The anniversary is a festive occasion for Turkish Cypriots in the island's northern third, who view the invasion as salvation from the Greek-speaking majority's domination. The invasion followed a coup that aimed at a union with Greece, which was backed by the Junta then ruling in Athens, according to The AP.

In the south, the howl of air raid sirens at daybreak began a solemn day marking what Greek Cypriots remember as a catastrophe that left thousands of people dead or missing and displaced a quarter of the Greek Cypriot population.

Erdogan’s remarks may further complicate UN Secretary-General Antonio Guterres’ effort to get both sides back to the negotiating table. His personal envoy, Maria Angela Holguin Cuellar, has spent the past six months scoping both sides out.

“We will continue to fight with determination for the recognition of the TRNC (breakaway Turkish Cypriot state) and the implementation of a two-state solution," Erdogan told throngs of Turkish Cypriots lining the parade route in scorching heat in the northern half of the divided capital, Nicosia.

“A federal solution in Cyprus is not possible, this is what we believe. ... The Turkish Cypriot side, as equals with the Greek side, are willing to negotiate and are ready to sit down and negotiate. If you want a solution, you need to recognize the rights of Turkish Cypriots."

Turkish Cypriot leader Ersin Tatar reiterated that Turkish Cypriots reject “domination” by the Greek Cypriot majority and seek “equal national status” for their breakaway state they unilaterally declared in 1983, which is only recognized by Turkey. He added that there's now “no common ground” for a return to peace negotiations.

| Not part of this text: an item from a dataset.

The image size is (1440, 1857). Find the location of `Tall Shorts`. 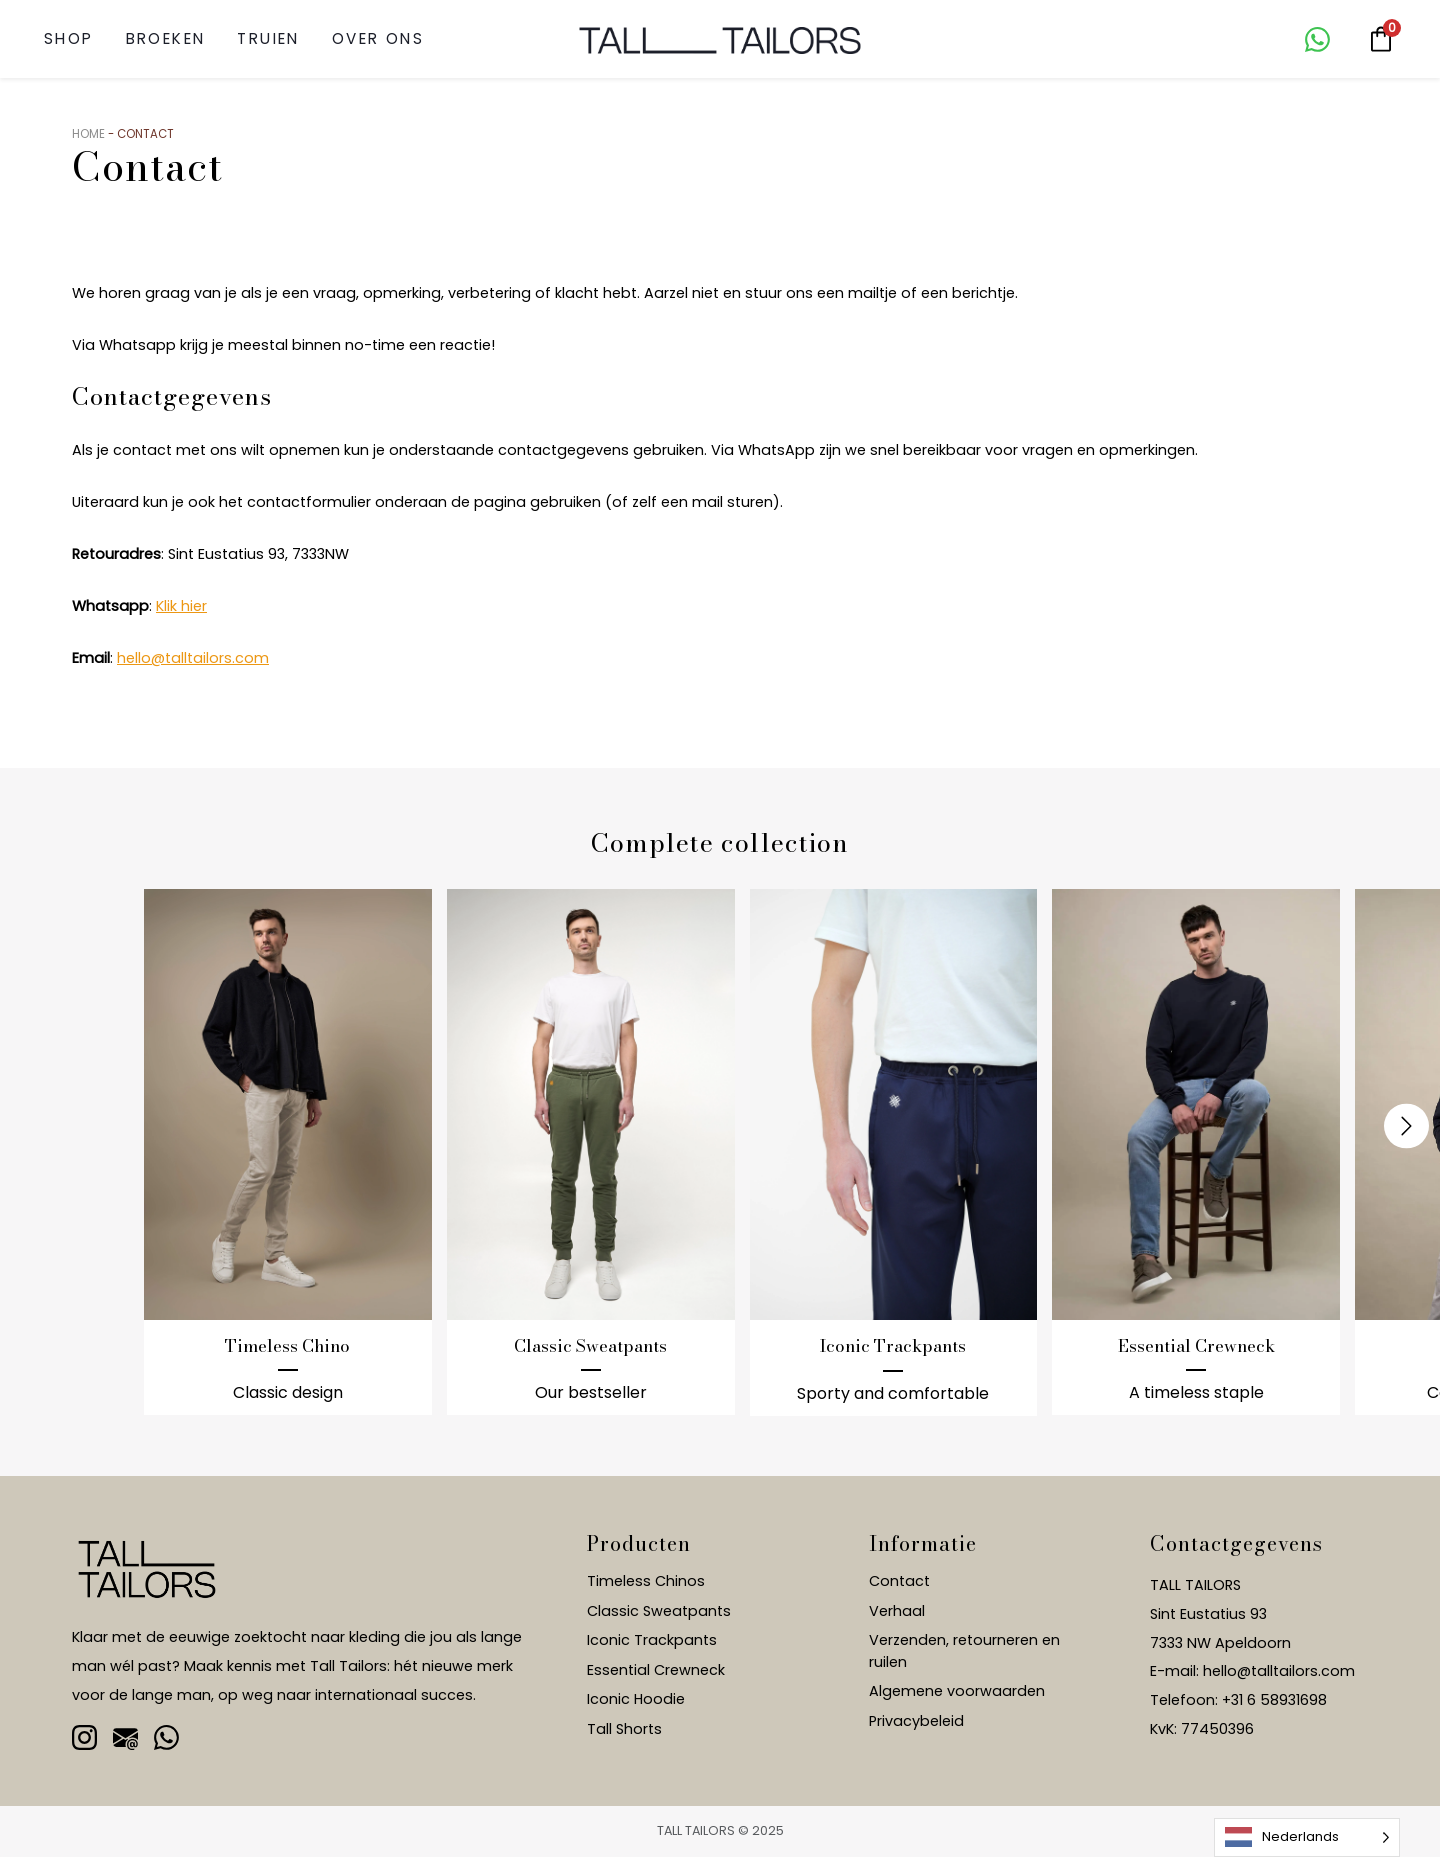

Tall Shorts is located at coordinates (624, 1729).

Referring to a recent resolution in the Ankara parliament calling for a two-state solution, Tatar said it “will help us and our cause incredibly.”

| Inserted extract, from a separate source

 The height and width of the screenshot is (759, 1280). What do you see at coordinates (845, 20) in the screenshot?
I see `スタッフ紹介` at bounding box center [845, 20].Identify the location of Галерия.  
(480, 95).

The island's Greek Cypriot President Nikos Christodoulides urged Türkiye and the Turkish Cypriots to re-engage in reunification talks if Ankara genuinely seeks regional security and stability and to nudge closer to the European Union.

After numerous failed rounds of peace negotiations, many Cypriots on both sides — although jaded — still hold out a glimmer of hope for a peace deal.